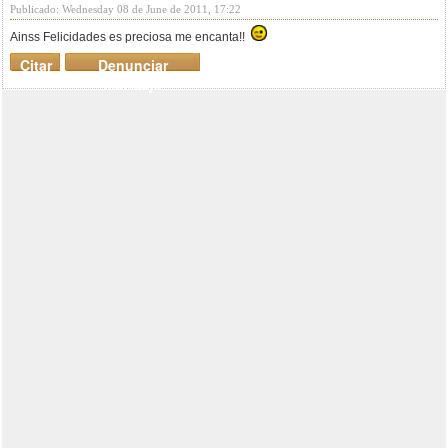
Publicado: Wednesday 08 de June de 2011, 17:22
Ainss Felicidades es preciosa me encanta!!
Citar
Denunciar
mensaje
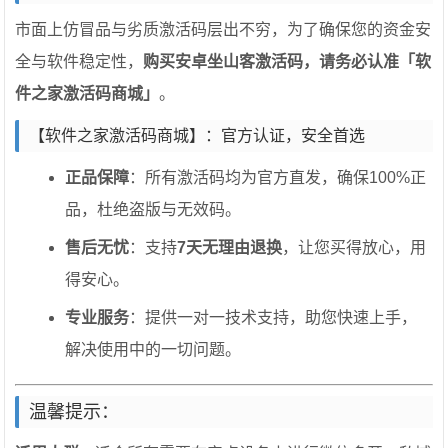
市面上仿冒品与劣质激活码层出不穷，为了确保您的资金安
全与软件稳定性，
购买安卓坐山客激活码，请务必认准「软
件之家激活码商城」
。
【软件之家激活码商城】：官方认证，安全首选
正品保障
：所有激活码均为官方直发，确保100%正
品，杜绝盗版与无效码。
售后无忧
：支持
7天无理由退换
，让您买得放心，用
得安心。
专业服务
：提供一对一技术支持，助您快速上手，
解决使用中的一切问题。
温馨提示：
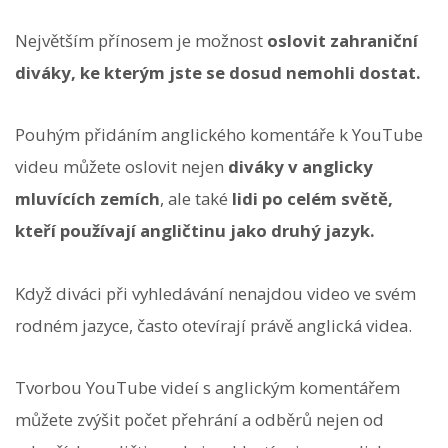
Největším přínosem je možnost
oslovit zahraniční
diváky, ke kterým jste se dosud nemohli dostat.
Pouhým přidáním anglického komentáře k YouTube
videu můžete oslovit nejen
diváky v anglicky
mluvících zemích
, ale také
lidi po celém světě,
kteří používají angličtinu jako druhý jazyk.
Když diváci při vyhledávání nenajdou video ve svém
rodném jazyce, často otevírají právě anglická videa.
Tvorbou YouTube videí s anglickým komentářem
můžete zvýšit počet přehrání a odběrů nejen od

● ● ● ●

Reproduce the data above exactly, leaving out any picture in it.

Publicado: Wednesday 08 de June de 2011, 17:22
Ainss Felicidades es preciosa me encanta!!
Citar
Denunciar
mensaje
市面上仿冒品与劣质激活码层出不穷，为了确保您的资金安
全与软件稳定性，
购买安卓坐山客激活码，请务必认准「软
件之家激活码商城」
。
【软件之家激活码商城】：官方认证，安全首选
正品保障
：所有激活码均为官方直发，确保100%正
品，杜绝盗版与无效码。
售后无忧
：支持
7天无理由退换
，让您买得放心，用
得安心。
专业服务
：提供一对一技术支持，助您快速上手，
解决使用中的一切问题。
温馨提示：
Největším přínosem je možnost
oslovit zahraniční
diváky, ke kterým jste se dosud nemohli dostat.
Pouhým přidáním anglického komentáře k YouTube
videu můžete oslovit nejen
diváky v anglicky
mluvících zemích
, ale také
lidi po celém světě,
kteří používají angličtinu jako druhý jazyk.
Když diváci při vyhledávání nenajdou video ve svém
rodném jazyce, často otevírají právě anglická videa.
Tvorbou YouTube videí s anglickým komentářem
můžete zvýšit počet přehrání a odběrů nejen od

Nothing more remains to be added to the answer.